» **Exercise prompt**
Count up every line of the data in which "vašeho" occurs. The reply is one number and nothing more.

» **Data entries**
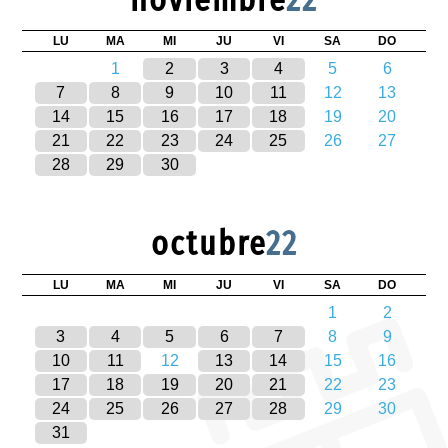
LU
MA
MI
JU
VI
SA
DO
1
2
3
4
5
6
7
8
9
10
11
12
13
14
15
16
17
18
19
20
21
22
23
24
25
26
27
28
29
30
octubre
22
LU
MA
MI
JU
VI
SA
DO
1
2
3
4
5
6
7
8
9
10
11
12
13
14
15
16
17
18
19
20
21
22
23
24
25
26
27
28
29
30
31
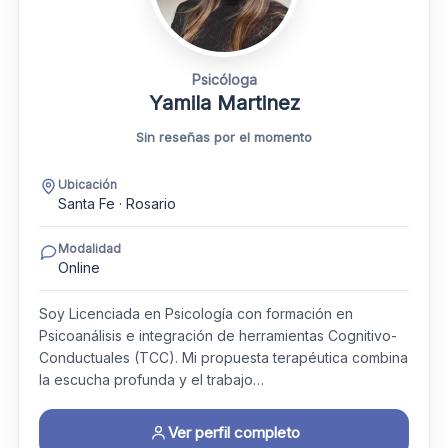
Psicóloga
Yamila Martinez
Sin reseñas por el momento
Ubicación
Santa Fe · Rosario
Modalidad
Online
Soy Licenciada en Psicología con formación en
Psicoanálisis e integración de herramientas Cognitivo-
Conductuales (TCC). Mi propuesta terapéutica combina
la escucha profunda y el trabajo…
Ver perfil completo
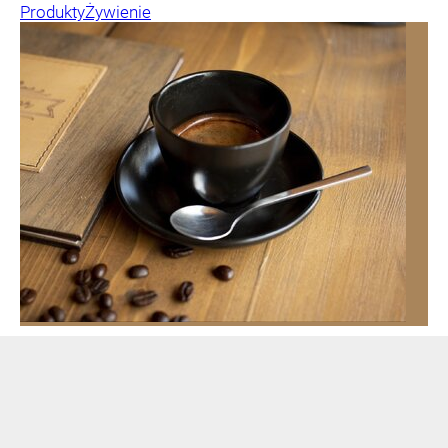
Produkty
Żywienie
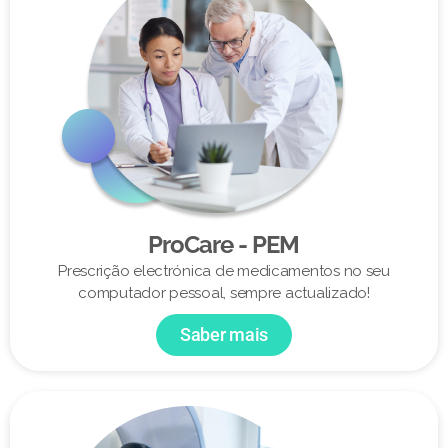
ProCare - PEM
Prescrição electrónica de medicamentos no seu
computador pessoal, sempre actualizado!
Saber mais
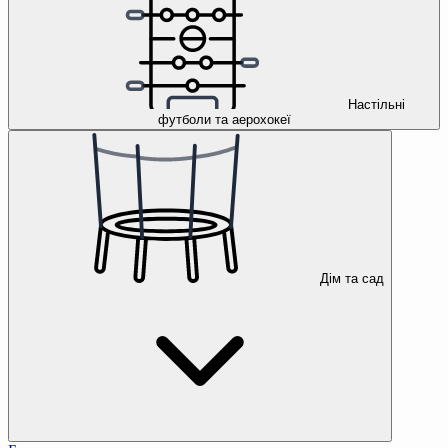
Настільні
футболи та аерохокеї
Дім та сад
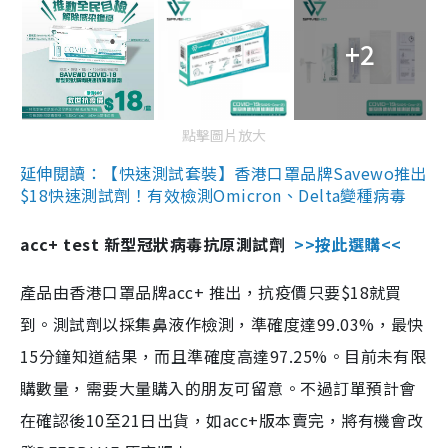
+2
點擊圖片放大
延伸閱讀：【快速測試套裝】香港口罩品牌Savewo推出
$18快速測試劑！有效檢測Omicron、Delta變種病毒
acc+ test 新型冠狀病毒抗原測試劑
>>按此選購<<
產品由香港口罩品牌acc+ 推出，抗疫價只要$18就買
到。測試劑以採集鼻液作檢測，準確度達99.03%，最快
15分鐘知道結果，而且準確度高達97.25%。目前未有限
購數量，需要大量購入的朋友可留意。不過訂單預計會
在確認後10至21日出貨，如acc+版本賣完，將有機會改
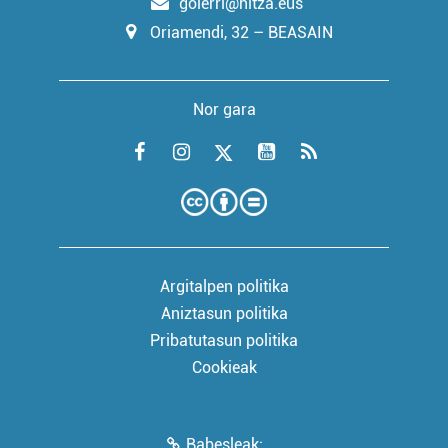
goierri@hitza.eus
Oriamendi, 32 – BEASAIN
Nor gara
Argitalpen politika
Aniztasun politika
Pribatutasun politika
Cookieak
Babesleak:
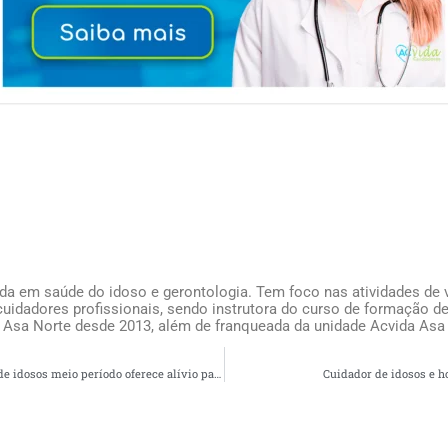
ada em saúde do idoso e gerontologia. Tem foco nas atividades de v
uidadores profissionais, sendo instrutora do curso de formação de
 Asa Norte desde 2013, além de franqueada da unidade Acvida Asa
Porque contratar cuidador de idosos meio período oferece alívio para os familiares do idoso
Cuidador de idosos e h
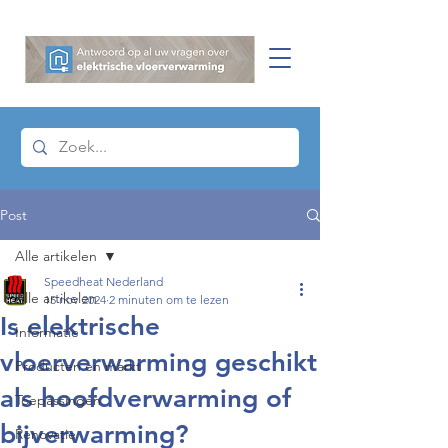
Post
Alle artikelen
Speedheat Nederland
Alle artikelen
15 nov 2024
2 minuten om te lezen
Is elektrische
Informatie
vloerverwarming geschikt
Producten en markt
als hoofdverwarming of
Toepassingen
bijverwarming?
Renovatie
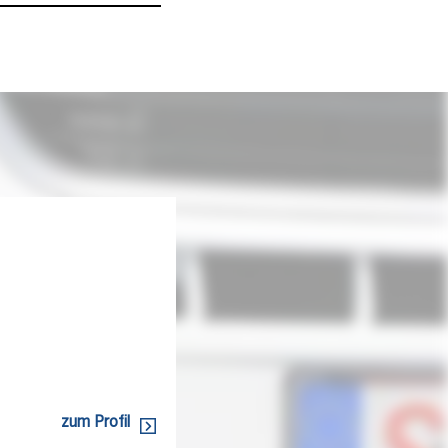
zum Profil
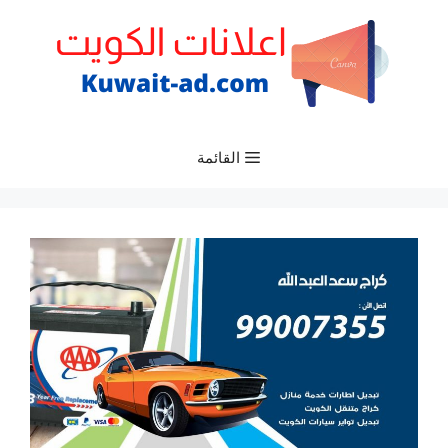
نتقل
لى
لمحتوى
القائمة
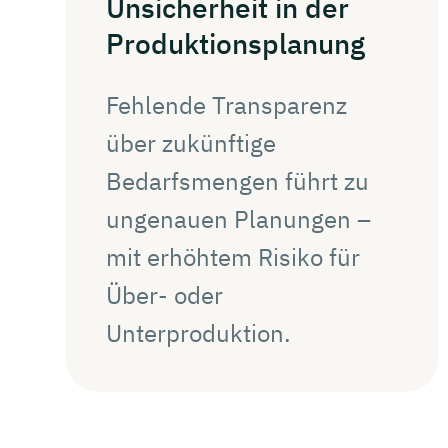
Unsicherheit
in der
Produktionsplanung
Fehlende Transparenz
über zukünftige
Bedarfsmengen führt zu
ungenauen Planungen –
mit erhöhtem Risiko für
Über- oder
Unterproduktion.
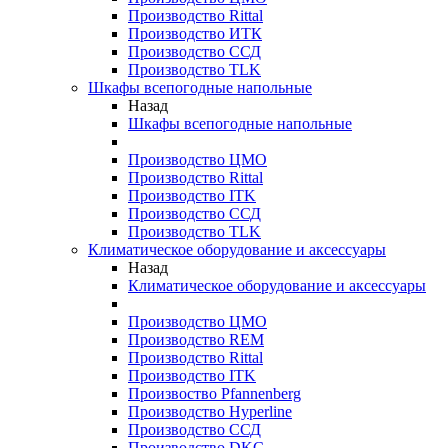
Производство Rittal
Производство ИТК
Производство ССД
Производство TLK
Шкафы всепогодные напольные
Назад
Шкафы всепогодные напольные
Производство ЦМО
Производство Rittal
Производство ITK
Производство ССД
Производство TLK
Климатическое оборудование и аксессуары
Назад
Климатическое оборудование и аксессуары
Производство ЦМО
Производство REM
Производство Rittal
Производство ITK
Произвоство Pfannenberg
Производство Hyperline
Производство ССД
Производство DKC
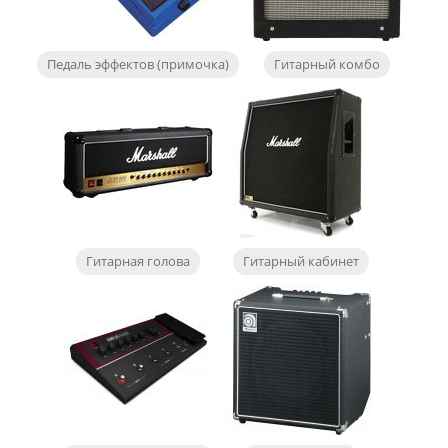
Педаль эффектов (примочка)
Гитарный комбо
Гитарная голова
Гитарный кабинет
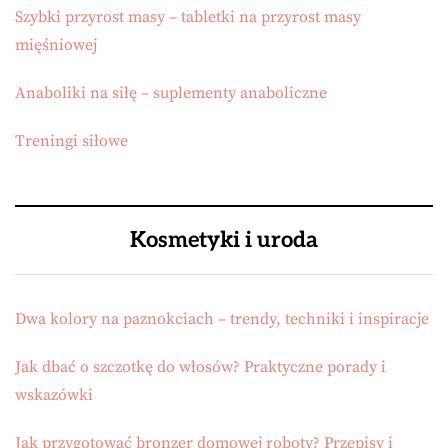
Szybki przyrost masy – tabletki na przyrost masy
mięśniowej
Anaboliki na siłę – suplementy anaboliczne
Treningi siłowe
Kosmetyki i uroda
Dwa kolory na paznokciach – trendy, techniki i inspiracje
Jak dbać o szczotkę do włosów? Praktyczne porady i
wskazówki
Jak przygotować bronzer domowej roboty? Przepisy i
--
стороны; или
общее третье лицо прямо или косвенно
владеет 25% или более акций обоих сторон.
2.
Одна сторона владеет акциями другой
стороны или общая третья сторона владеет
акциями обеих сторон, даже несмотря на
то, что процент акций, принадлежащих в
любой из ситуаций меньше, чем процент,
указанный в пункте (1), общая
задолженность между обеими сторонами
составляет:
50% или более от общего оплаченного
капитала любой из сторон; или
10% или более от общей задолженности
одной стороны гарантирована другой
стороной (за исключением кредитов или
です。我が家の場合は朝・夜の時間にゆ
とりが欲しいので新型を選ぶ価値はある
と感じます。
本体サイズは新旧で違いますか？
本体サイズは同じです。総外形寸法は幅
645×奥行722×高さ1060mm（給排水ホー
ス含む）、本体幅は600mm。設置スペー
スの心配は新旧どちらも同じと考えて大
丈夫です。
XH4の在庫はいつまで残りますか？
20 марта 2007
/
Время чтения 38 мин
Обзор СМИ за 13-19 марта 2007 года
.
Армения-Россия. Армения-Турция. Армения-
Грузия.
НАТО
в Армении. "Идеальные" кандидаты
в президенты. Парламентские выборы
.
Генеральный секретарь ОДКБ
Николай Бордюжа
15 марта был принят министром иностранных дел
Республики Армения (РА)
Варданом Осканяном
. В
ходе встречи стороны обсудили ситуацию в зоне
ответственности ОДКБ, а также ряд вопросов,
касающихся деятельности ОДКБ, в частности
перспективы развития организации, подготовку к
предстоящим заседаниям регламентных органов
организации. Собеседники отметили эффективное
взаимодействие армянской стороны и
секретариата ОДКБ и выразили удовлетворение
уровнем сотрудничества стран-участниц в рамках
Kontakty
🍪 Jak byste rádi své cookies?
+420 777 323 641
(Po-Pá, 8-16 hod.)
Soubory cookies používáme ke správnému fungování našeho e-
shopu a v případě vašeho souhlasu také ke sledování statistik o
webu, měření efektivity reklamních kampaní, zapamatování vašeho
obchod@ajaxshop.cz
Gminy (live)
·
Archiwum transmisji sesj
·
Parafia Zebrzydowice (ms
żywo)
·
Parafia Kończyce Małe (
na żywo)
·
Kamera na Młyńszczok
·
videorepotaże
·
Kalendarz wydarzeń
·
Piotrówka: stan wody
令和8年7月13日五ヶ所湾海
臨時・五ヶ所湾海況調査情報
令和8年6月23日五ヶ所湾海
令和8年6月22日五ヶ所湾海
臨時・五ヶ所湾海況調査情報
==
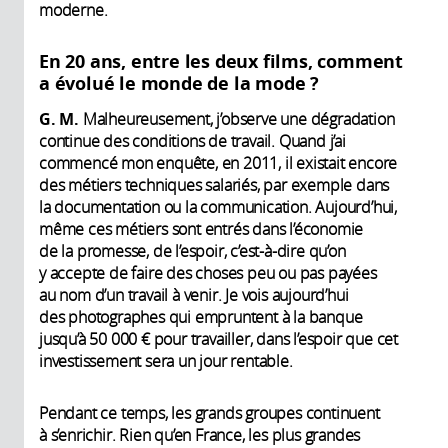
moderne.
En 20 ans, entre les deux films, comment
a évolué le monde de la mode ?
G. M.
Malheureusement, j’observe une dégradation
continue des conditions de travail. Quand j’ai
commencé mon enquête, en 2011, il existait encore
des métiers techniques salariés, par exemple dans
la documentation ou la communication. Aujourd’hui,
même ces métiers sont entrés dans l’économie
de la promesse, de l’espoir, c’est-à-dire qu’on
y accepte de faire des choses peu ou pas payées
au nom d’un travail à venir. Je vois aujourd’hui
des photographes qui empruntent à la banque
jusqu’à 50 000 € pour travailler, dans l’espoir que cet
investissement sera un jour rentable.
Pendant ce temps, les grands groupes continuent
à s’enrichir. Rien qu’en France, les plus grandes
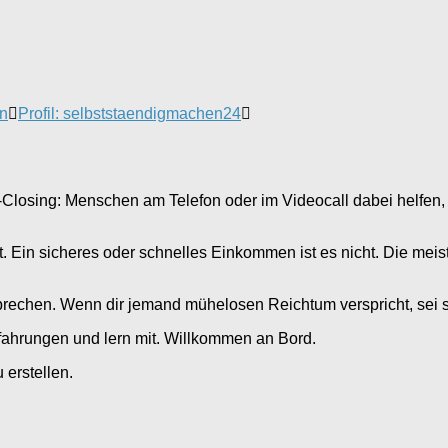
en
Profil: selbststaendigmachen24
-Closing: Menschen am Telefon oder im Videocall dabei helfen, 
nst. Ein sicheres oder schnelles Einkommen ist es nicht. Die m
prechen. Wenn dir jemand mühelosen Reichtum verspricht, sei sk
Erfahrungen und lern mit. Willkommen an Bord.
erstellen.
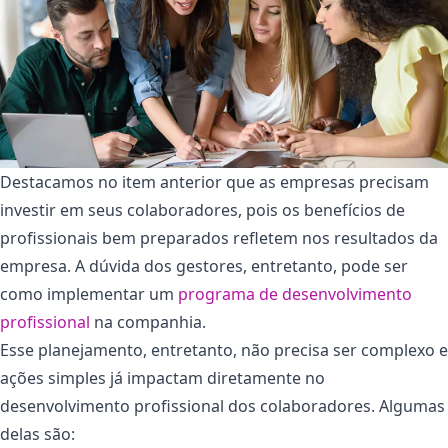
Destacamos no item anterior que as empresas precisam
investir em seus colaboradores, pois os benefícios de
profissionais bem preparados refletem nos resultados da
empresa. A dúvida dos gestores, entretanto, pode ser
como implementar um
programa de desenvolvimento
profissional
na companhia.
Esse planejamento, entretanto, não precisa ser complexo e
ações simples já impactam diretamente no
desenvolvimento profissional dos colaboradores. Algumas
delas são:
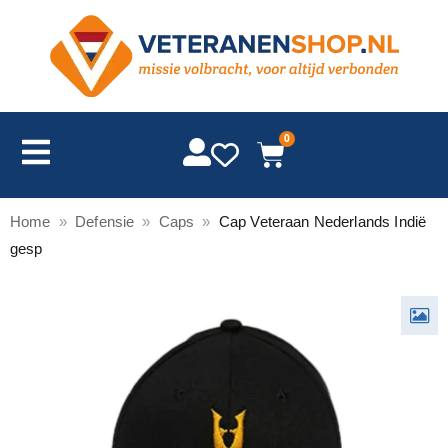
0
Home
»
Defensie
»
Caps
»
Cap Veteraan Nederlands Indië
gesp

» **Written response**
2